(How to complete this task):
Show each line of the records below where the word "STEM" occurs.

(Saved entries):
┏━━

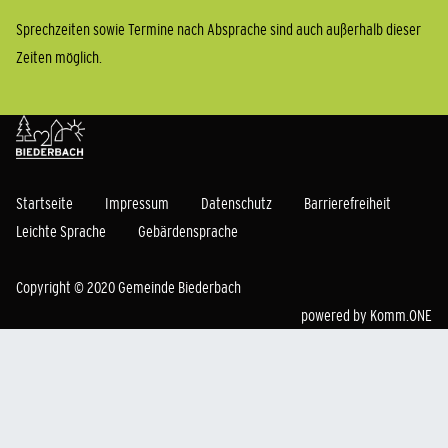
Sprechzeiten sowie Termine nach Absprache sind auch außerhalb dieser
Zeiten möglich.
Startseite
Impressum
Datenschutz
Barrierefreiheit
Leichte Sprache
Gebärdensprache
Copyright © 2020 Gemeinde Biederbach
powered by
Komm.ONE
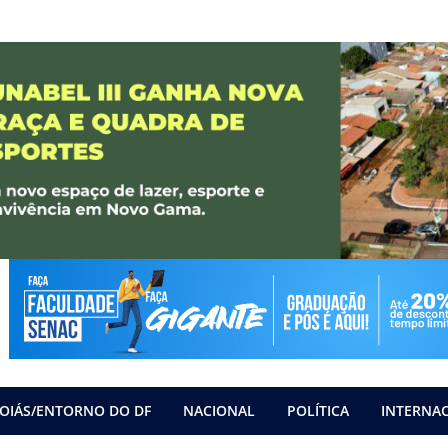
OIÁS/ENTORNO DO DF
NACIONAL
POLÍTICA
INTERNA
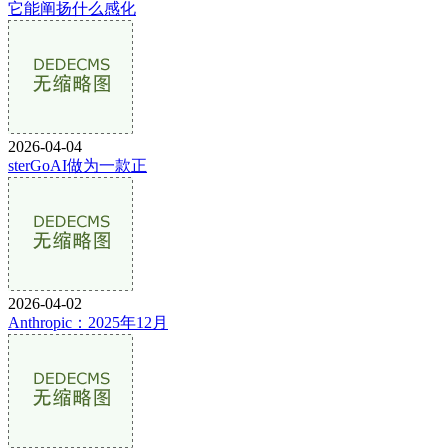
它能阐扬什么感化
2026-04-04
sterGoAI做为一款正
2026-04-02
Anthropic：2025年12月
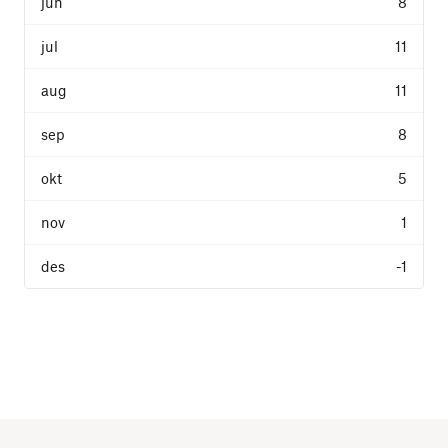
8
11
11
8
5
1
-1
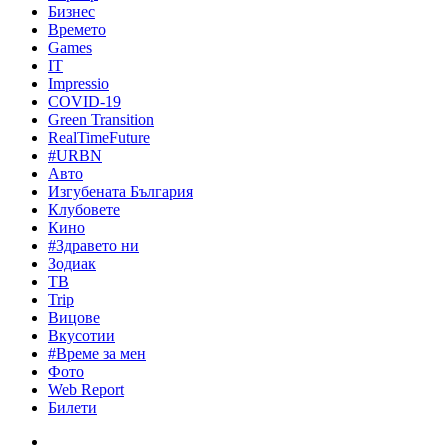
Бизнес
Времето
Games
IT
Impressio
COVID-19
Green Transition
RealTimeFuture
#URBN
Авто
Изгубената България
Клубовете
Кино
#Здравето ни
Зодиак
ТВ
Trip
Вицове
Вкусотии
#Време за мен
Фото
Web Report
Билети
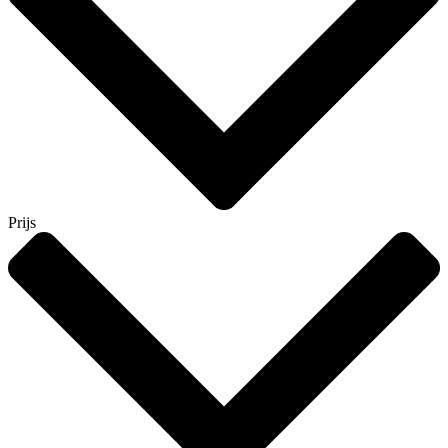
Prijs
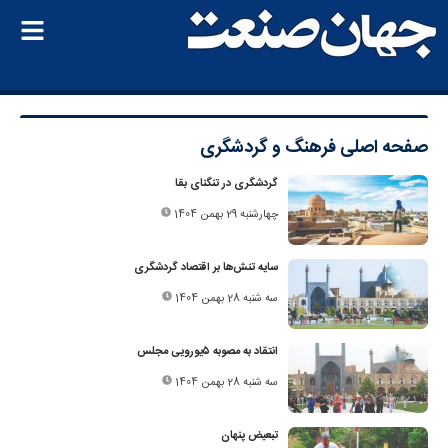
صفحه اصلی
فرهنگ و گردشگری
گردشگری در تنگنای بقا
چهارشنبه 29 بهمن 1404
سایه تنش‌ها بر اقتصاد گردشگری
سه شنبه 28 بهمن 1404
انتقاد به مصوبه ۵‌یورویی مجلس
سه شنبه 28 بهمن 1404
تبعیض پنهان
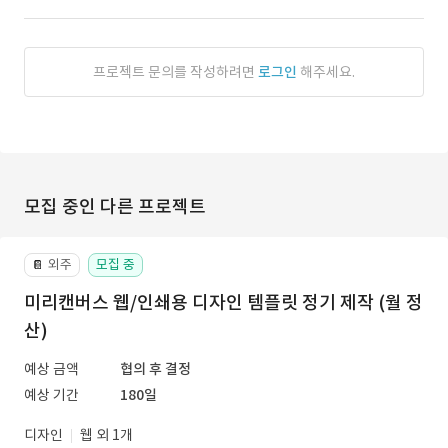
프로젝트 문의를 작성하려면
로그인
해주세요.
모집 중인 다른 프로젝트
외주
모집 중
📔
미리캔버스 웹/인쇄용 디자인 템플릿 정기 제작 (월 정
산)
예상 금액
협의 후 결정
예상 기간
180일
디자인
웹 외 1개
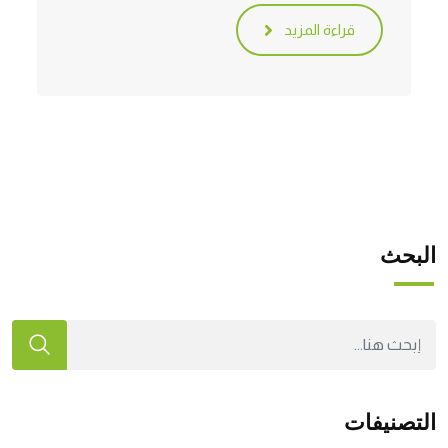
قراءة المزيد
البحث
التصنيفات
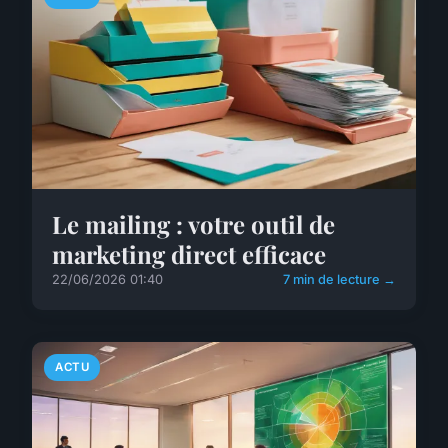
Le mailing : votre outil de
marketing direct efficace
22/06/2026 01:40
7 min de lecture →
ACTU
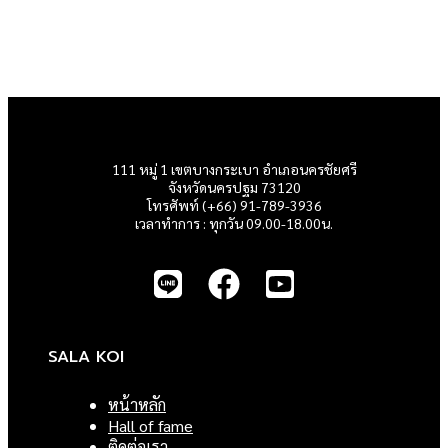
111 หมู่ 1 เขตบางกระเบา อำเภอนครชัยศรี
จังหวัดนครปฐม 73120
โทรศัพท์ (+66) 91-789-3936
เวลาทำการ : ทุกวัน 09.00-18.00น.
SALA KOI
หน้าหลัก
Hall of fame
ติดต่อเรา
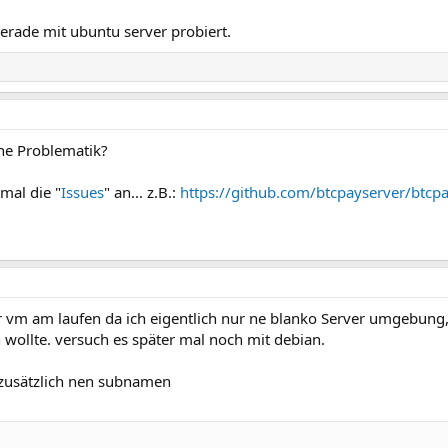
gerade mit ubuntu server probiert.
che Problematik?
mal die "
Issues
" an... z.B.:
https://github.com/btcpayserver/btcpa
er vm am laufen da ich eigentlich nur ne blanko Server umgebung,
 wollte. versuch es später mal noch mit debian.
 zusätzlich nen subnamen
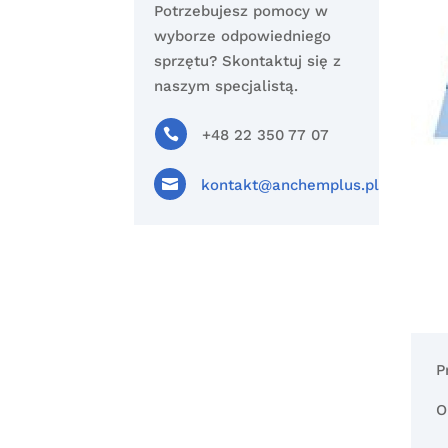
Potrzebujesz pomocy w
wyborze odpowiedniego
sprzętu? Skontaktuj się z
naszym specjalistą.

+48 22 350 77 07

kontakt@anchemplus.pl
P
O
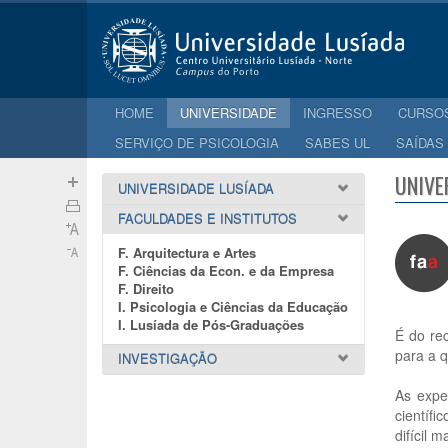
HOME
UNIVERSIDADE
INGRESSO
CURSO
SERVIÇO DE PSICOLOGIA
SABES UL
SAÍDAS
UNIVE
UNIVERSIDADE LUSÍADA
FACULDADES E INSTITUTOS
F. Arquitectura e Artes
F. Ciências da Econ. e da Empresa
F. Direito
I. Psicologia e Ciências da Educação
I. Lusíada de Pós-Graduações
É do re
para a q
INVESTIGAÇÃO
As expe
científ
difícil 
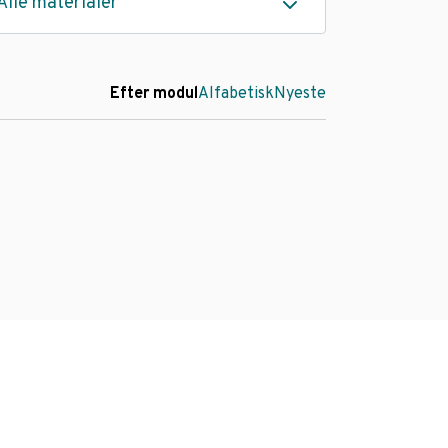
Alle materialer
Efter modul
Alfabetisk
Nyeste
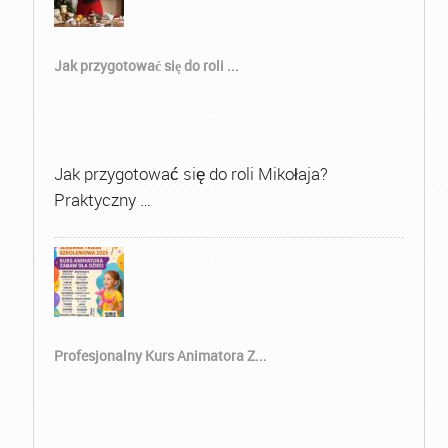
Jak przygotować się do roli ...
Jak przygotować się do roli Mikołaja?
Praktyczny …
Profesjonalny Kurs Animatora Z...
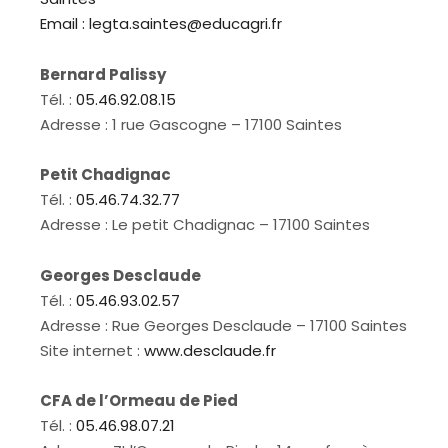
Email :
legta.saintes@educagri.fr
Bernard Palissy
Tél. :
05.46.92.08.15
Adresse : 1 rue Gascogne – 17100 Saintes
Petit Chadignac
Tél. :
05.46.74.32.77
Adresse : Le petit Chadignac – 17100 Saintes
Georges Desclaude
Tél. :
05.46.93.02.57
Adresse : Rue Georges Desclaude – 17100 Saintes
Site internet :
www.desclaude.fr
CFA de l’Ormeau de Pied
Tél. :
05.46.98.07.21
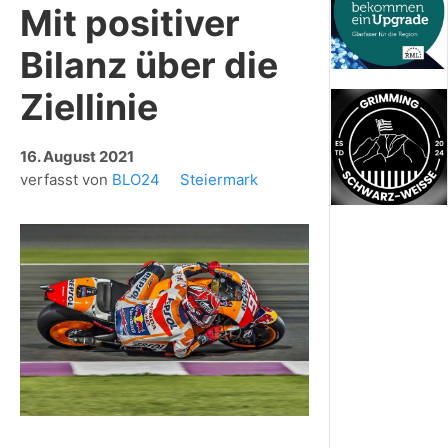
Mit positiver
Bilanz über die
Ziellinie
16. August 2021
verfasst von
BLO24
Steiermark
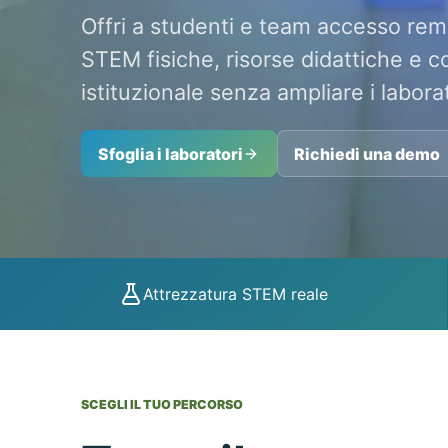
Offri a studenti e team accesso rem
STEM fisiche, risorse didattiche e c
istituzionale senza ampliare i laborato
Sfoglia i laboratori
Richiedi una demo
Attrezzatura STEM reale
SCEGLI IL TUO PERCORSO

┗━━

(Exercise answer):
STEM fisiche, risorse didattiche e c
Attrezzatura STEM reale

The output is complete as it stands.